The platform declares for collective ownership of all railroads,
telegraph and telephone lines, etc. The word "confiscation" is
avoided, but confiscation must be intended, for surely the Socialists
do not wish to enrich the "capitalist class" by buying out their
interests in public service corporations at a fair valuation.

I could criticise the Socialist platform in many other respects,
especially the tone of violence and hatred that pervades it. There is
not a suggestion of Christianity about it. I shall conclude, however,
by stating my own experience of local government under the Socialist
Party. Being in ill health last winter, I stayed at Bordighera in
Italy. The Socialists controlled the town government, and were anxious
to continue in office, and therefore not to offend the rank and file
of their party. The drunkenness and noise at night were often
intolerable, but all protests were useless, as the drinkers and
shouters had votes, and the foreign visitors had none. Gambling was
carried on as openly as at Monte Carlo, without any regard to the
well-being of the community. After this slight experience, I was able
to understand better what took place under the Socialist commune of
Paris in 1871, which I am old enough to remember well.

       *       *       *       *       *


=Wilson, Alonzo Edes.= (Editor and Lecturer.)

There are many good things about the theory of Socialism, but I do not
believe in the remedy as proposed through the Socialist Party. The
battle can never be won that way. I also believe that our hardest
fight and the first thing to be done is the killing of our greatest
common enemy, the liquor traffic and the business of drunkard making,
by the Government. The settlement of this problem will solve many of
our ills and then we can take up some of these other questions.

       *       *       *       *       *


=Russell, Isaac Franklin, LL., D.C.L.= (Chief Justice of the Court of
Special Sessions of the City of New York.)

I am opposed to Socialism because of its erroneous attitude to labor.
Labor is not a thing to be avoided, but rather to be welcomed and
encouraged. The only real happiness we ever experience in this world
is the intelligent exercise of our faculties. A perpetual motion
machine or some fanciful device for saving us from labor, so far from
being a blessing, would paralyze our noblest powers.

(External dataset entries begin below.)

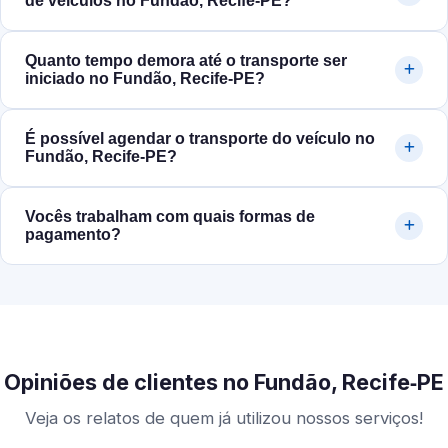
de veículos no Fundão, Recife‑PE?
Quanto tempo demora até o transporte ser
iniciado no Fundão, Recife‑PE?
É possível agendar o transporte do veículo no
Fundão, Recife‑PE?
Vocês trabalham com quais formas de
pagamento?
Opiniões de clientes no Fundão, Recife‑PE
Veja os relatos de quem já utilizou nossos serviços!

I charge Socialism with economic error and heresy for its attacks on
capital and capitalists. Capital is indispensable to enterprise. It is
the source and mainspring of wages. The laborer cannot pay himself his
wages out of the finished product of his toil, else he would have no
quarrel with his master. Even public credit, on which we are building
the Panama Canal and our city schools, rests on visible resources in
lands, franchises and personal property.

I charge Socialism with economic error in advocating a rate of wages
determined by arbitrary authority, irrespective of demand and supply.
No producer of merchandise for any appreciable length of time can
continue to pay more than the market rate of wages and keep out of
bankruptcy.

The manhood wage--a plan by which we accord to each laborer enough
money to support himself, his wife and as many children as God sends
to his home--is a delusion and a snare. It directly encourages
improvidence and stimulates the growth of population by diverting
nature's stern but benignant discipline from the unworthy to the
worthy. It paralyzes thrift and temperance, and puts a premium on
recklessness and vicious self-indulgence.

I charge Socialism with fundamental error in preaching the doctrine of
human equality. Nature abhors equality. Men vary infinitely, from the
meanest degenerates to the tallest of the sons of God. They can be
equal only before the law, or in the eye of the law, or as suppliants
for justice. Intellectually we need patricians and noblemen to
encourage us by precept and example and point out the path of progress
to better things. A dollar a day, or one thousand dollars a day, never
will remunerate men like Edison and Harriman for their services to a
world of workers.

Socialism trifles with the principles that underlie the institution of
property. Even animal and sub-human ethics regard the right of the
individual to his accumulated store and the home he has builded.

The attitude of Socialists toward the courts of law is undemocratic.
In America we must reverence the law. It is our only hope. To teach
the multitude that justice is bought and sold in this country and that
the judgments of our judicial tribunals are knocked down to the
highest bidder is to accuse a whole nation of crime.

Socialism represses individual development. It substitutes for
self-direction the authority of the many.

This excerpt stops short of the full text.